Centro Hospitalar de Lisboa Ocidental substituiu Avastin em 2008

23.07.2009 - 19:04 Por Lusa, PÚBLICO
O Centro Hospitalar de Lisboa Ocidental (CHLO) deixou de usar em Outubro 2008 o medicamento que terá agora causado cegueira temporária a seis doentes, tendo-o substituído por um outro, "o único medicamento similar aprovado pelo Infarmed para uso oftalmológico".
O Avastin (nome comercial da substância activa bevacizumab) tem autorização terapêutica apenas na área oncológica, segundo o laboratório fabricante, mas é usado nos serviços oftalmológicos, como aconteceu no Hospital de Santa Maria (Centro Hospitalar de Lisboa Norte/CHLN), onde seis pacientes sofreram reacções adversas graves.
A directora clínica do CHLO, Maria João Pais, indicou que aquele centro pediu a substituição do Avastin em Outubro de 2008 pelo Lucentis (nome comercial da substância activa ranibizumab). "Embora sendo produtos similares, o Avastin não estava aprovado pelo Infarmed para uso oftalmológico, pelo que se passou a usar o Lucentis quando este fármaco foi aprovado para tal fim", afirma, em resposta escrita.
A mesma responsável explica que no "Serviço de Oftalmologia utilizou-se o Avastin até Outubro de 2008, data em que o Director do Serviço pediu ao Conselho de Administração e à Comissão de Farmácia e Terapêutica para suspender a sua utilização e passar a utilizar o Lucentis, por ser o único medicamento similar aprovado pelo Infarmed para uso oftalmológico". Maria João Pais informou também que, "por regra, só são prescritos no Centro Hospitalar de Lisboa Ocidental Terapêuticas aprovadas pelo Infarmed".

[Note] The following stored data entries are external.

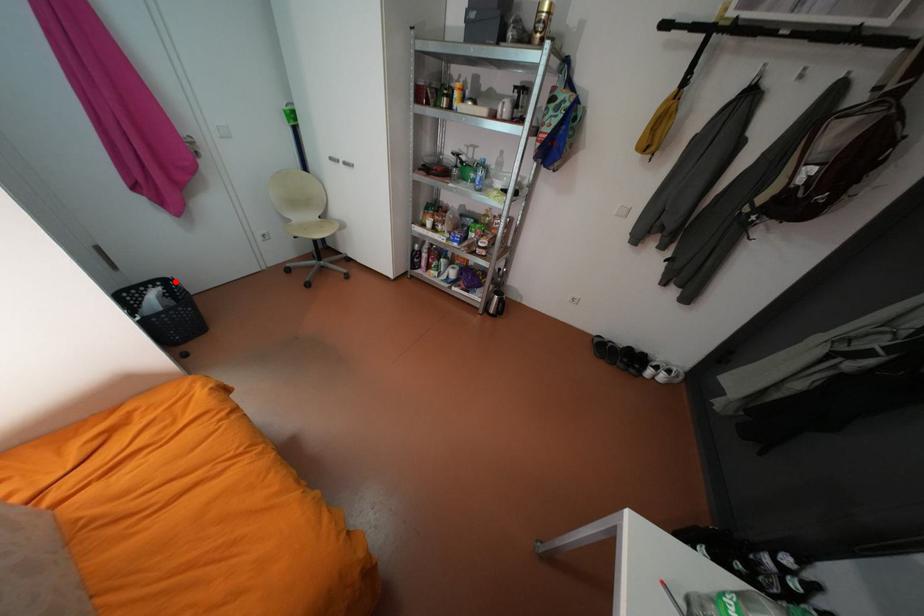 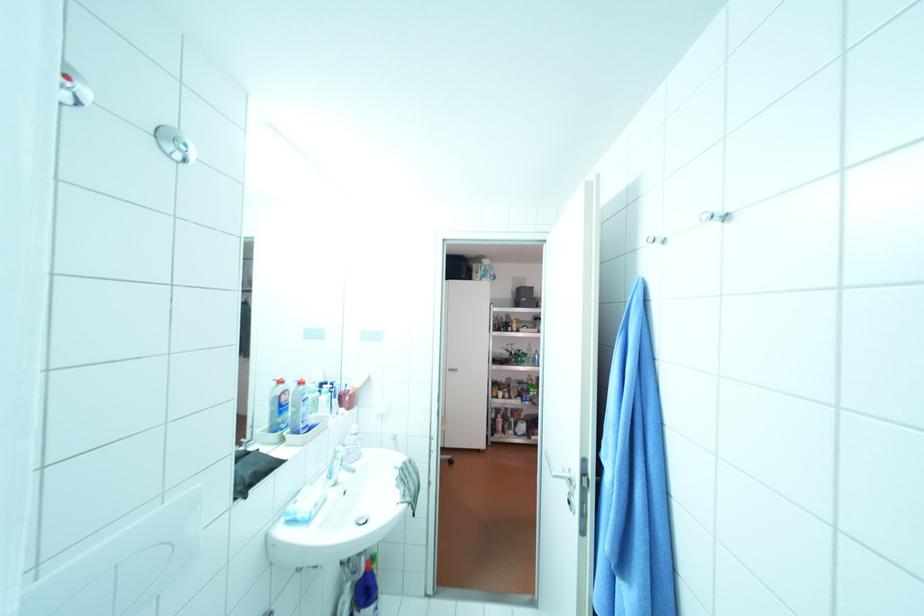 Question: I am providing you with two images of the same scene from different viewpoints. A red point is marked on the first image. Can you still see the location of the red point in image 2?

Choices:
 (A) Yes
 (B) No

Answer: (B) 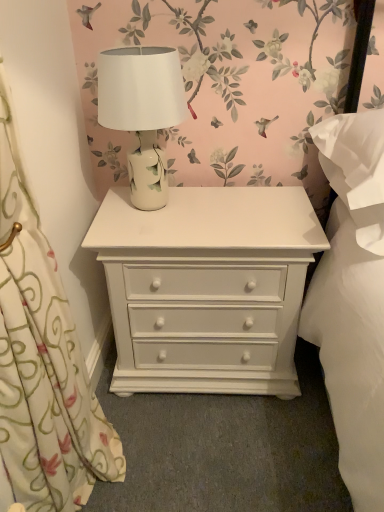 Question: From the image's perspective, is white painted wood chest of drawers at center over white ceramic table lamp at center?

Choices:
 (A) yes
 (B) no

Answer: (B)

Question: Can you confirm if white painted wood chest of drawers at center is smaller than white ceramic table lamp at center?

Choices:
 (A) no
 (B) yes

Answer: (A)

Question: Is white painted wood chest of drawers at center in front of white ceramic table lamp at center?

Choices:
 (A) yes
 (B) no

Answer: (B)

Question: From a real-world perspective, is white painted wood chest of drawers at center below white ceramic table lamp at center?

Choices:
 (A) no
 (B) yes

Answer: (B)

Question: Is the depth of white painted wood chest of drawers at center greater than that of white ceramic table lamp at center?

Choices:
 (A) yes
 (B) no

Answer: (A)

Question: Considering the positions of white painted wood chest of drawers at center and white floral fabric at left in the image, is white painted wood chest of drawers at center bigger or smaller than white floral fabric at left?

Choices:
 (A) small
 (B) big

Answer: (B)

Question: Is white painted wood chest of drawers at center taller or shorter than white floral fabric at left?

Choices:
 (A) tall
 (B) short

Answer: (B)

Question: Does point (312, 248) appear closer or farther from the camera than point (69, 394)?

Choices:
 (A) closer
 (B) farther

Answer: (B)

Question: From a real-world perspective, is white painted wood chest of drawers at center positioned above or below white floral fabric at left?

Choices:
 (A) below
 (B) above

Answer: (A)

Question: From the image's perspective, is white floral fabric at left positioned above or below white painted wood chest of drawers at center?

Choices:
 (A) below
 (B) above

Answer: (A)

Question: In terms of size, does white floral fabric at left appear bigger or smaller than white painted wood chest of drawers at center?

Choices:
 (A) small
 (B) big

Answer: (A)

Question: Considering the positions of point (16, 465) and point (243, 278), is point (16, 465) closer or farther from the camera than point (243, 278)?

Choices:
 (A) closer
 (B) farther

Answer: (A)

Question: In the image, is white floral fabric at left positioned in front of or behind white painted wood chest of drawers at center?

Choices:
 (A) behind
 (B) front

Answer: (B)

Question: Considering the positions of white painted wood chest of drawers at center and white ceramic table lamp at center in the image, is white painted wood chest of drawers at center taller or shorter than white ceramic table lamp at center?

Choices:
 (A) tall
 (B) short

Answer: (A)

Question: Is white painted wood chest of drawers at center in front of or behind white ceramic table lamp at center in the image?

Choices:
 (A) behind
 (B) front

Answer: (A)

Questionada sobre uma carta que a Roche, farmacêutica responsável pelo Avastin, enviou aos jornais, a directora clínica do CHLO recebeu a carta "em Fevereiro 2009, quando já tinha suspendido a utilização do Avastin em 2008, a pedido do Serviço de Oftalmologia". O CHLO integra os hospitais de Santa Cruz, São Francisco Xavier e Egas Moniz.
Em comunicado divulgado hoje, o Hospital Santa Maria afirmou ter sido informado em Fevereiro pela Roche de "eventuais acontecimentos adversos associados" ao uso do medicamento registados no Canadá, até Novembro de 2008, mas que a "descrição clínica dos acontecimentos referidos não indiciou gravidade suficiente para impor a suspensão da utilização do fármaco".
Na nota é recordado que, "não obstante ser conhecida a não aprovação formal da utilização do fármaco bevacizumab por injecção intra-vítrea, se tem verificado em todo o mundo o seu emprego generalizado em contexto 'off-label' em Oftalmologia, à semelhança do que ocorre com muitos outros fármacos utilizados por esta, como por muitas outras especialidades médicas".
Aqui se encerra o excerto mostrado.